To do »
Once you find the line containing "Animationen. Hier kann man sich auch", set down exactly that line and every one after it through the end of the listing below, with both ends included and any pictures omitted.

Records provided »
····················

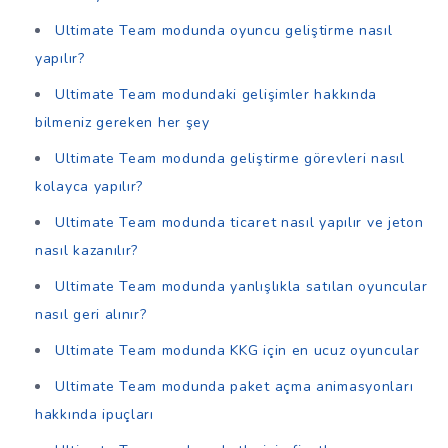
Ultimate Team modunda oyuncu geliştirme nasıl
yapılır?
Ultimate Team modundaki gelişimler hakkında
bilmeniz gereken her şey
Ultimate Team modunda geliştirme görevleri nasıl
kolayca yapılır?
Ultimate Team modunda ticaret nasıl yapılır ve jeton
nasıl kazanılır?
Ultimate Team modunda yanlışlıkla satılan oyuncular
nasıl geri alınır?
Ultimate Team modunda KKG için en ucuz oyuncular
Ultimate Team modunda paket açma animasyonları
hakkında ipuçları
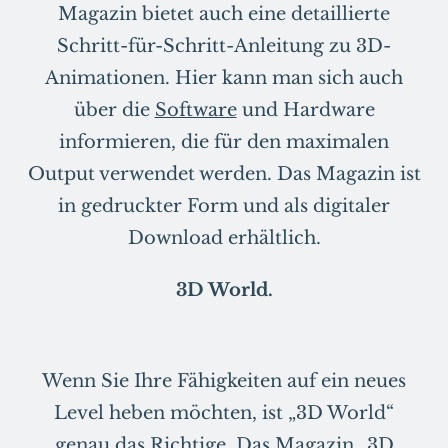
Magazin bietet auch eine detaillierte
Schritt-für-Schritt-Anleitung zu 3D-
Animationen. Hier kann man sich auch
über die
Software
und Hardware
informieren, die für den maximalen
Output verwendet werden. Das Magazin ist
in gedruckter Form und als digitaler
Download erhältlich.
3D World.
Wenn Sie Ihre Fähigkeiten auf ein neues
Level heben möchten, ist „3D World“
genau das Richtige. Das Magazin „3D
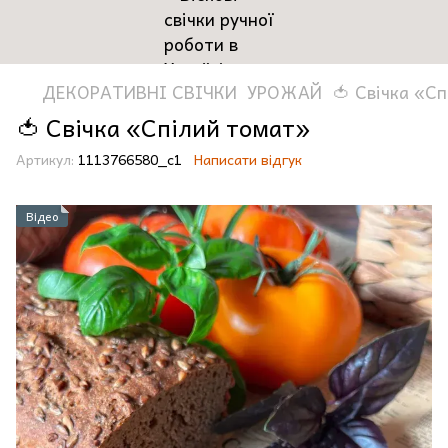
ДЕКОРАТИВНІ СВІЧКИ
УРОЖАЙ
🍅 Свічка «С
🍅 Свічка «Спілий томат»
Артикул:
1113766580_c1
Написати відгук
Відео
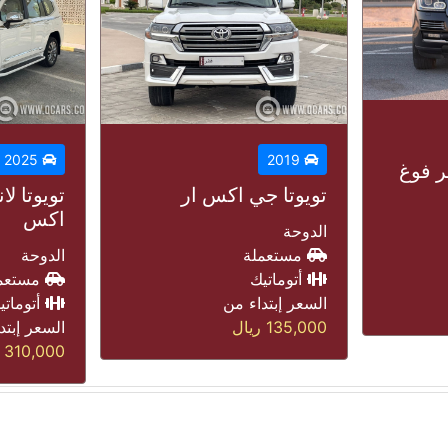
2020
2025
لاند روف
سوبرتشا
تويوتا لاندكروزر في
اكس
الدوحة
مستعم
الدوحة
أتوماتي
مستعملة
السعر إبتد
أتوماتيك
179,000
ر
السعر إبتداء من
310,000
ريال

····················

Task response »
Animationen. Hier kann man sich auch
über die
Software
und Hardware
informieren, die für den maximalen
Output verwendet werden. Das Magazin ist
in gedruckter Form und als digitaler
Download erhältlich.
3D World.
Wenn Sie Ihre Fähigkeiten auf ein neues
Level heben möchten, ist „3D World“
genau das Richtige. Das Magazin „3D
ДЕКОРАТИВНІ СВІЧКИ
УРОЖАЙ
🍅 Свічка «С
🍅 Свічка «Спілий томат»
Артикул:
1113766580_c1
Написати відгук
Відео
2020
2025
لاند روف
سوبرتشا
تويوتا لاندكروزر في
اكس
الدوحة
مستعم
الدوحة
أتوماتي
مستعملة
السعر إبتد
أتوماتيك
179,000
ر
السعر إبتداء من
310,000
ريال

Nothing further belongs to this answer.